[Task to carry out]
Using the records below, output the stretch that opens with the line containing "de contenidos de" and closes with the line containing "oportunidades para ofrecer", exactly and including both lines, with nothing more.

[Records for this task]
========================

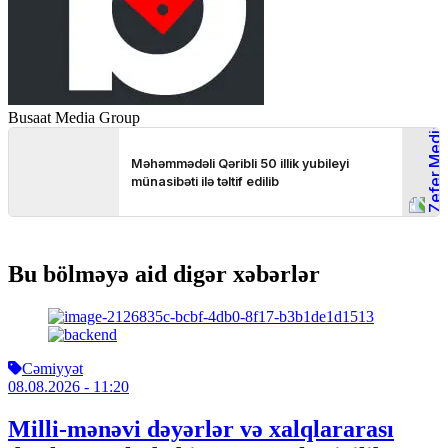
Busaat Media Group
Bu bölməyə aid digər xəbərlər
Cəmiyyət
08.08.2026
- 11:20
Milli-mənəvi dəyərlər və xalqlararası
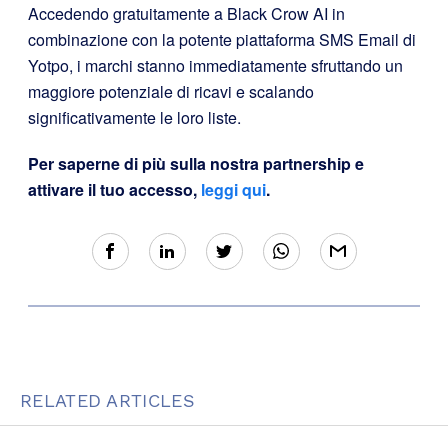
Accedendo gratuitamente a Black Crow AI in
combinazione con la potente piattaforma SMS Email di
Yotpo, i marchi stanno immediatamente sfruttando un
maggiore potenziale di ricavi e scalando
significativamente le loro liste.
Per saperne di più sulla nostra partnership e
attivare il tuo accesso,
leggi qui
.
RELATED ARTICLES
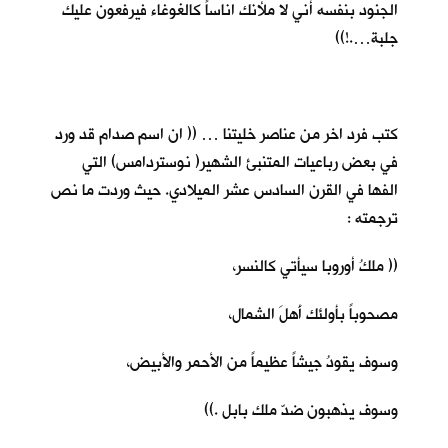
الجنود بنفسه أني لا ملأنك اناساً كالغوغاء فيرفعون عليك
جلبة….!))
كتب فرد اخر من عناصر خليتنا … (( ان اسم صدام قد ورد
في بعض رباعيات المتنبئ الشهير( نوستردامس) التي
الفها في القرن السادس عشر الميلادي. حيث وردت ما نص
ترجمته :
(( ملكُ أوروبا سيأتي كالنسر،
مصحوباً بأولئك أَهلَ الشمال،
وسوف يقودُ جيشاً عظيماً من الأحمر والأبيض،
وسوف يذهبون ضدّ ملك بابل .))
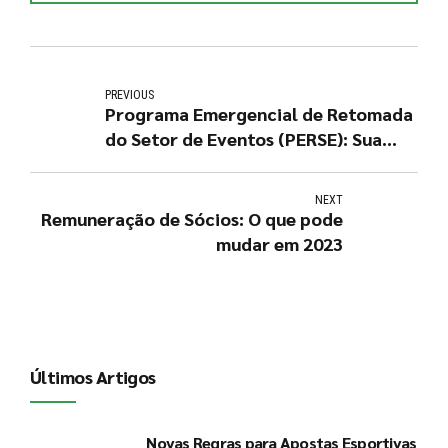
PREVIOUS
Programa Emergencial de Retomada
do Setor de Eventos (PERSE): Sua
empresa se encaixa nessa isenção?
NEXT
Remuneração de Sócios: O que pode
mudar em 2023
Últimos Artigos
Novas Regras para Apostas Esportivas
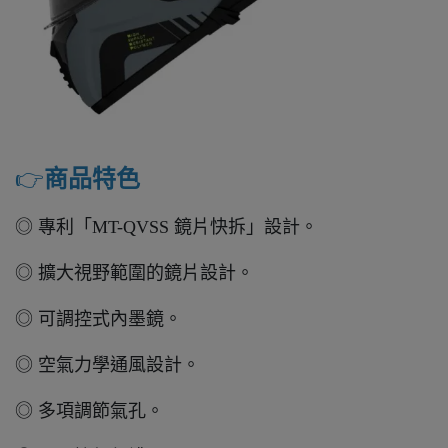
👉️
商品特色
◎ 專利「MT-QVSS 鏡片快拆」設計。
◎ 擴大視野範圍的鏡片設計。
◎ 可調控式內墨鏡。
◎ 空氣力學通風設計。
◎ 多項調節氣孔。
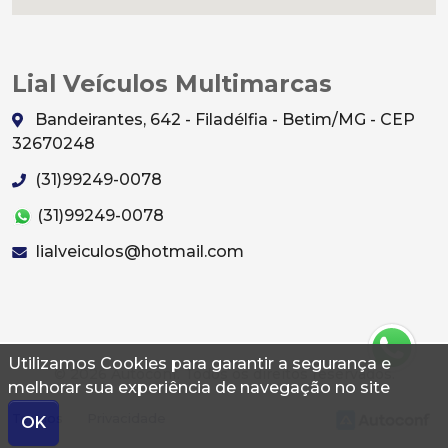
Lial Veículos Multimarcas
Bandeirantes, 642 - Filadélfia - Betim/MG - CEP
32670248
(31)99249-0078
(31)99249-0078
lialveiculos@hotmail.com
Utilizamos Cookies para garantir a segurança e
© 2026 Autoconf. Todos os direitos reservados.
melhorar sua experiência de navegação no site
Termos
Privacidade
OK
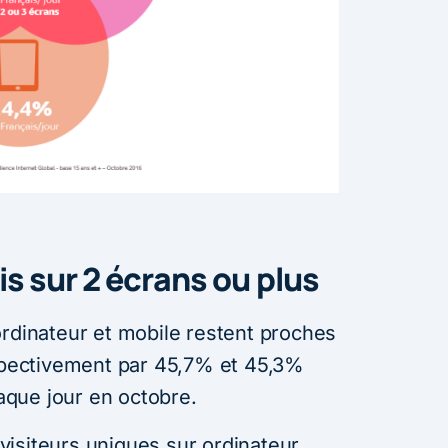
is sur 2 écrans ou plus
ordinateur et mobile restent proches
espectivement par 45,7% et 45,3%
que jour en octobre.
visiteurs uniques sur ordinateur,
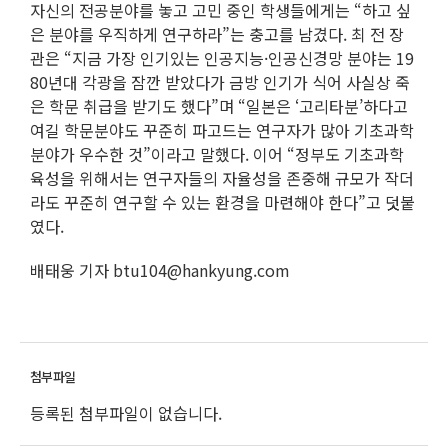
자신의 전공분야를 놓고 고민 중인 학생들에게는 “하고 싶
은 분야를 우직하게 연구하라”는 충고를 남겼다. 최 전 장
관은 “지금 가장 인기있는 인공지능·인공신경망 분야는 19
80년대 각광을 잠깐 받았다가 금방 인기가 식어 사실상 죽
은 학문 취급을 받기도 했다”며 “일본은 ‘고리타분’하다고
여길 학문분야도 꾸준히 파고드는 연구자가 많아 기초과학
분야가 우수한 것”이라고 말했다. 이어 “정부도 기초과학
육성을 위해서는 연구자들의 자율성을 존중해 규모가 작더
라도 꾸준히 연구할 수 있는 환경을 마련해야 한다”고 덧붙
였다.
배태웅 기자 btu104@hankyung.com
등록된 첨부파일이 없습니다.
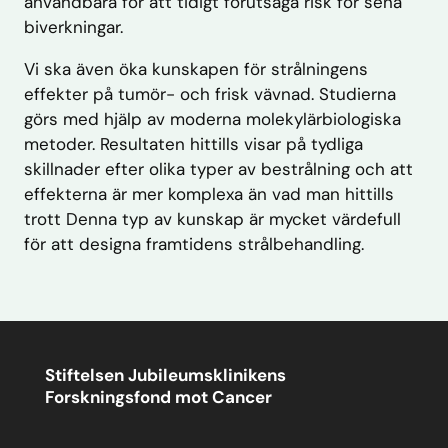
användbara för att tidigt förutsäga risk för sena
biverkningar.
Vi ska även öka kunskapen för strålningens
effekter på tumör- och frisk vävnad. Studierna
görs med hjälp av moderna molekylärbiologiska
metoder. Resultaten hittills visar på tydliga
skillnader efter olika typer av bestrålning och att
effekterna är mer komplexa än vad man hittills
trott Denna typ av kunskap är mycket värdefull
för att designa framtidens strålbehandling.
Stiftelsen Jubileumsklinikens
Forskningsfond mot Cancer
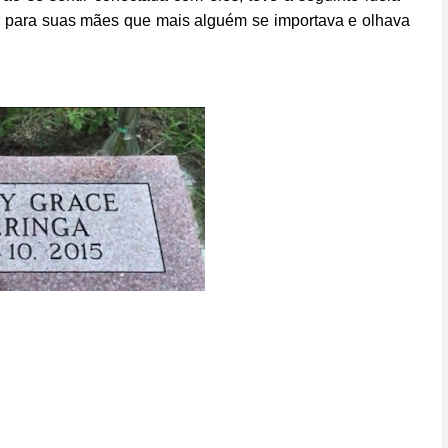
r para suas mães que mais alguém se importava e olhava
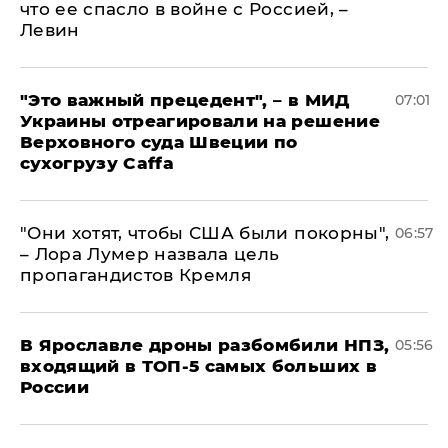
что ее спасло в войне с Россией, –
Левин
"Это важный прецедент", – в МИД
07:01
Украины отреагировали на решение
Верховного суда Швеции по
сухогрузу Caffa
"Они хотят, чтобы США были покорны",
06:57
– Лора Лумер назвала цель
пропагандистов Кремля
В Ярославле дроны разбомбили НПЗ,
05:56
входящий в ТОП-5 самых больших в
России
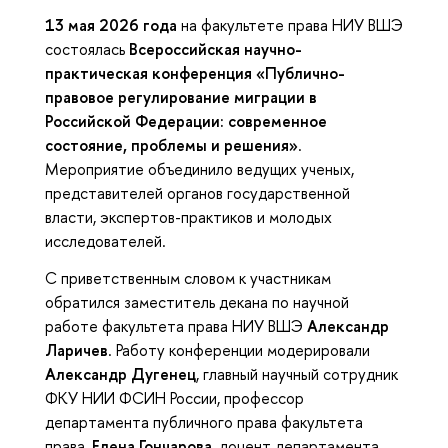
13 мая 2026 года
на факультете права НИУ ВШЭ
состоялась
Всероссийская научно-
практическая конференция «Публично-
правовое регулирование миграции в
Российской Федерации: современное
состояние, проблемы и решения»
.
Мероприятие объединило ведущих ученых,
представителей органов государственной
власти, экспертов-практиков и молодых
исследователей.
С приветственным словом к участникам
обратился заместитель декана по научной
работе факультета права НИУ ВШЭ
Александр
Ларичев
. Работу конференции модерировали
Александр Дугенец
, главный научный сотрудник
ФКУ НИИ ФСИН России, профессор
департамента публичного права факультета
права,
Елена Гончарова
, доцент департамента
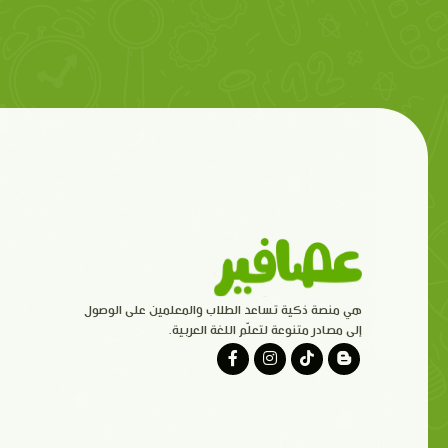
هي منصة ذكية تساعد الطلاب والمعلمين على الوصول
إلى مصادر متنوعة لتعلّم اللغة العربية.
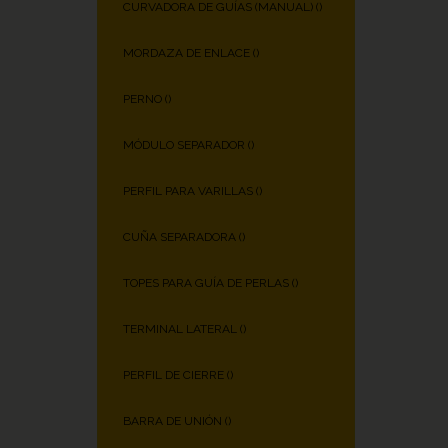
CURVADORA DE GUÍAS (MANUAL) (
)
MORDAZA DE ENLACE (
)
PERNO (
)
MÓDULO SEPARADOR (
)
PERFIL PARA VARILLAS (
)
CUÑA SEPARADORA (
)
TOPES PARA GUÍA DE PERLAS (
)
TERMINAL LATERAL (
)
PERFIL DE CIERRE (
)
BARRA DE UNIÓN (
)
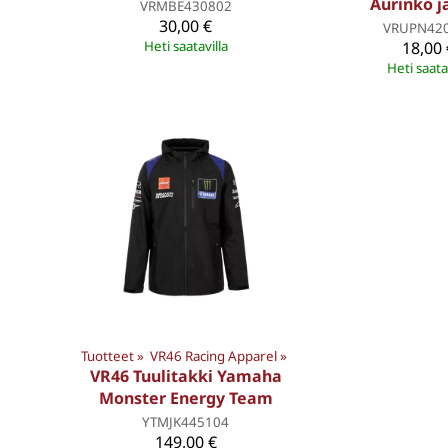
Aurinko j
VRMBE430802
30,00 €
VRUPN42
Heti saatavilla
18,00 
Heti saata
Tuotteet
‪»
VR46 Racing Apparel
‪»
VR46 Tuulitakki Yamaha
Monster Energy Team
YTMJK445104
149,00 €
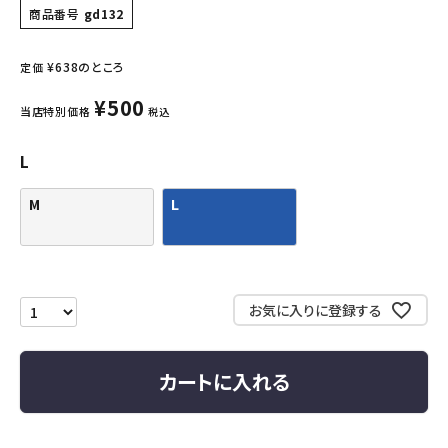
商品番号
gd132
¥
638
のところ
定価
¥
500
当店特別価格
税込
L
M
L
お気に入りに登録する
カートに入れる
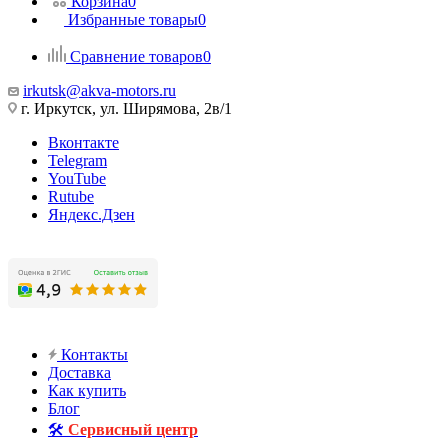
Корзина
0
Избранные товары
0
Сравнение товаров
0
irkutsk@akva-motors.ru
г. Иркутск, ул. Ширямова, 2в/1
Вконтакте
Telegram
YouTube
Rutube
Яндекс.Дзен
Контакты
Доставка
Как купить
Блог
🛠️
Сервисный центр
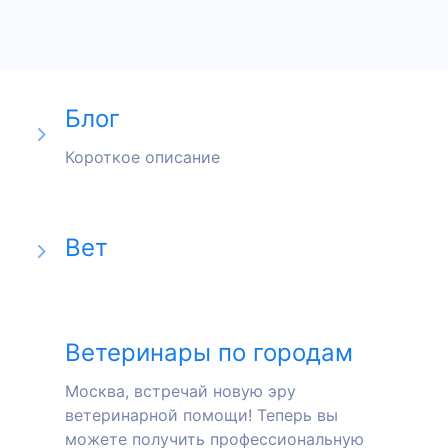
Блог
Короткое описание
Вет
Ветеринары по городам
Москва, встречай новую эру
ветеринарной помощи! Теперь вы
можете получить профессиональную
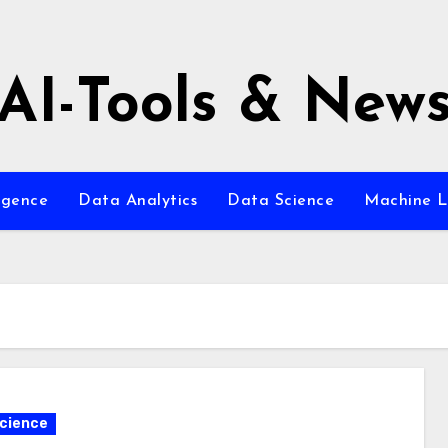
AI-Tools & New
ligence
Data Analytics
Data Science
Machine L
cience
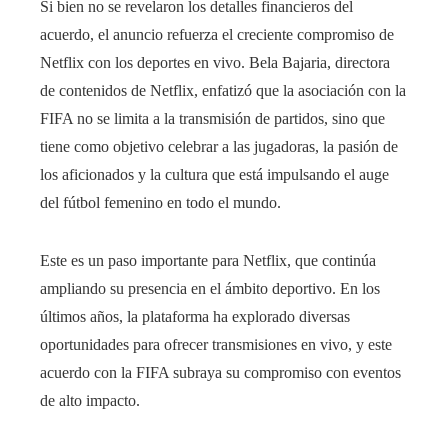
Si bien no se revelaron los detalles financieros del
acuerdo, el anuncio refuerza el creciente compromiso de
Netflix con los deportes en vivo. Bela Bajaria, directora
de contenidos de Netflix, enfatizó que la asociación con la
FIFA no se limita a la transmisión de partidos, sino que
tiene como objetivo celebrar a las jugadoras, la pasión de
los aficionados y la cultura que está impulsando el auge
del fútbol femenino en todo el mundo.
Este es un paso importante para Netflix, que continúa
ampliando su presencia en el ámbito deportivo. En los
últimos años, la plataforma ha explorado diversas
oportunidades para ofrecer transmisiones en vivo, y este
acuerdo con la FIFA subraya su compromiso con eventos
de alto impacto.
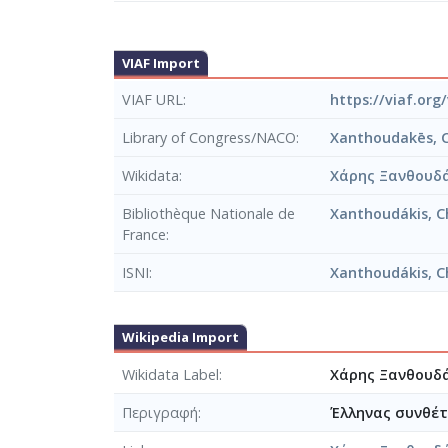
Eπανάσταση (1...789, για μαγνητοταινία, 1
δωματίου, 1991), καθώς και η παραγγελία τ
1992, αΆ εκτέλεση Ωδείο Hρώδου Aττικού 16
VIAF Import
Eκδοτική Aθηνών κ.ά.). Eίναι μέλος του Δ.
VIAF URL
https://viaf.org
KEIMENA
Library of Congress/NACO
Xanthoudakēs, C
Mια εννοιολογική αναδίφηση στη θεωρία τη
Kινηματογράφος και Mουσική: η περίπτωση τ
Wikidata
Χάρης Ξανθουδ
Συνοπτικό εγχειρίδιο μουσικής θεωρίας κα
Aspects de la signification du timbre dans 
Bibliothèque Nationale de
Xanthoudákis, Ch
Γιαννη A. Παπαϊωάννου: Πλήρης κατάλογος
France
Kείμενα για μια λειτουργική θεωρία της μ
ISNI
Xanthoudákis, C
Wikipedia Import
Wikidata Label
Χάρης Ξανθουδά
Περιγραφή
Έλληνας συνθέτ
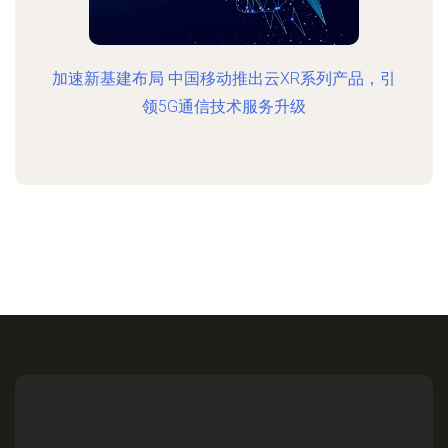
加速新基建布局 中国移动推出云XR系列产品，引
领5G通信技术服务升级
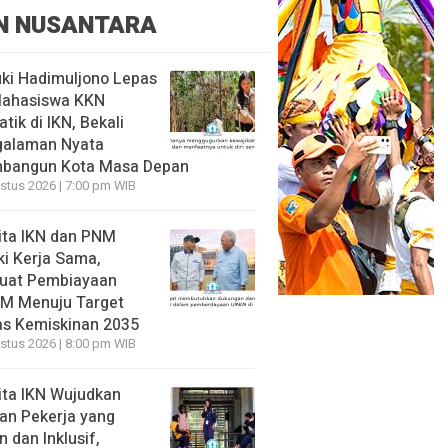
N NUSANTARA
ki Hadimuljono Lepas
Mahasiswa KKN
tik di IKN, Bekali
galaman Nyata
bangun Kota Masa Depan
stus 2026 | 7:00 pm WIB
ita IKN dan PNM
ki Kerja Sama,
uat Pembiayaan
M Menuju Target
s Kemiskinan 2035
stus 2026 | 8:00 pm WIB
ita IKN Wujudkan
an Pekerja yang
 dan Inklusif,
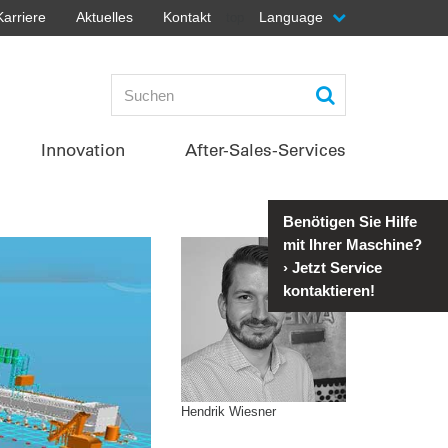
Karriere
Aktuelles
Kontakt
Language
top
Innovation
After-Sales-Services
Benötigen Sie Hilfe
mit Ihrer Maschine?
›
Jetzt Service
kontaktieren!
Hendrik Wiesner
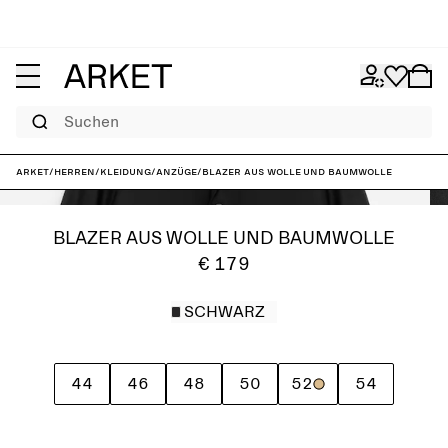
Suchen
ARKET
/
Herren
/
Kleidung
/
Anzüge
/
Blazer aus Wolle und Baumwolle
BLAZER AUS WOLLE UND BAUMWOLLE
€ 179
SCHWARZ
44
46
48
50
52
54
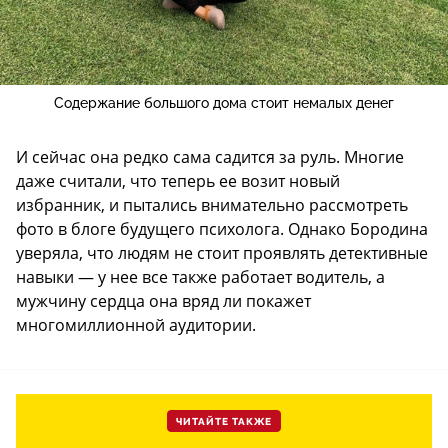
Содержание большого дома стоит немалых денег
И сейчас она редко сама садится за руль. Многие
даже считали, что теперь ее возит новый
избранник, и пытались внимательно рассмотреть
фото в блоге будущего психолога. Однако Бородина
уверяла, что людям не стоит проявлять детективные
навыки — у нее все также работает водитель, а
мужчину сердца она вряд ли покажет
многомиллионной аудитории.
ЧИТАЙТЕ ТАКЖЕ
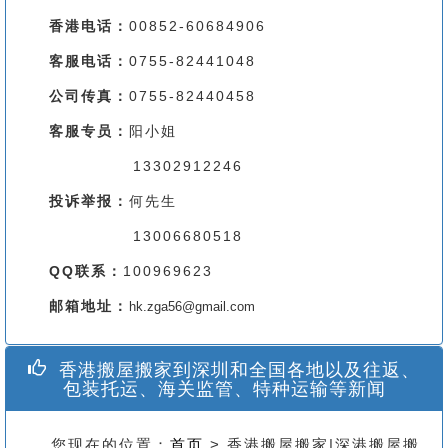
香港电话：
00852-60684906
客服电话：
0755-82441048
公司传真：
0755-82440458
客服专员：
阳小姐
13302912246
投诉举报：
何先生
13006680518
QQ联系：
100969623
邮箱地址：
hk.zga56@gmail.com
香港搬屋搬家到深圳和全国各地以及往返、
包装托运、海关监管、特种运输等新闻
您现在的位置：
首页
> 香港搬屋搬家|深港搬屋搬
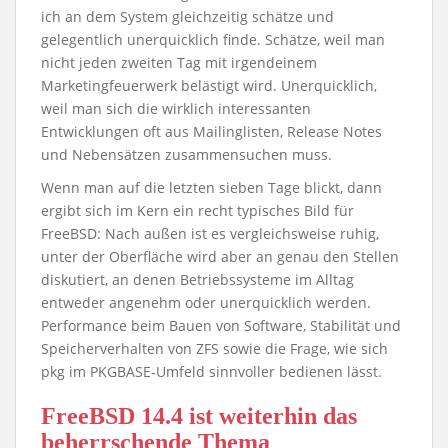
ich an dem System gleichzeitig schätze und
gelegentlich unerquicklich finde. Schätze, weil man
nicht jeden zweiten Tag mit irgendeinem
Marketingfeuerwerk belästigt wird. Unerquicklich,
weil man sich die wirklich interessanten
Entwicklungen oft aus Mailinglisten, Release Notes
und Nebensätzen zusammensuchen muss.
Wenn man auf die letzten sieben Tage blickt, dann
ergibt sich im Kern ein recht typisches Bild für
FreeBSD: Nach außen ist es vergleichsweise ruhig,
unter der Oberfläche wird aber an genau den Stellen
diskutiert, an denen Betriebssysteme im Alltag
entweder angenehm oder unerquicklich werden.
Performance beim Bauen von Software, Stabilität und
Speicherverhalten von ZFS sowie die Frage, wie sich
pkg im PKGBASE-Umfeld sinnvoller bedienen lässt.
FreeBSD 14.4 ist weiterhin das
beherrschende Thema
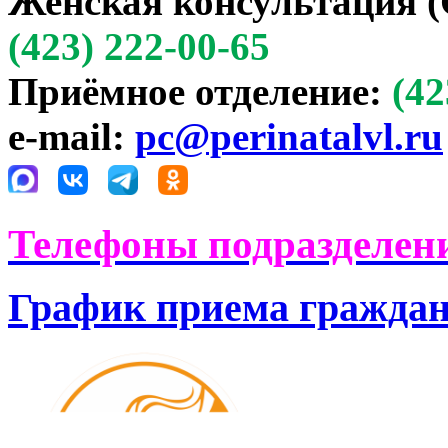
Женская консультация (
(423) 222-00-65
Приёмное отделение:
(42
e-mail:
pc@perinatalvl.ru
Телефоны подразделени
График приема гражда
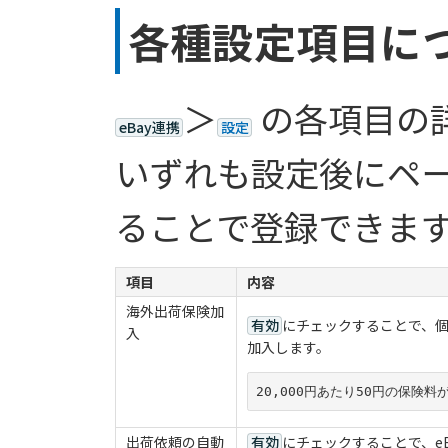
各種設定項目に
＞
の各項目の
eBay連携
設定
いずれも設定後にペ
ることで登録できま
項目
内容
海外出荷保険加
有効
にチェックすることで、個
入
加入します。
20,000円あたり50円の保険
出荷依頼の自動
有効
にチェックすることで、e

========================

[Answer area]
de contenidos de Netflix, enfatizó que la asociación con la
FIFA no se limita a la transmisión de partidos, sino que
tiene como objetivo celebrar a las jugadoras, la pasión de
los aficionados y la cultura que está impulsando el auge
del fútbol femenino en todo el mundo.
Este es un paso importante para Netflix, que continúa
ampliando su presencia en el ámbito deportivo. En los
últimos años, la plataforma ha explorado diversas
oportunidades para ofrecer transmisiones en vivo, y este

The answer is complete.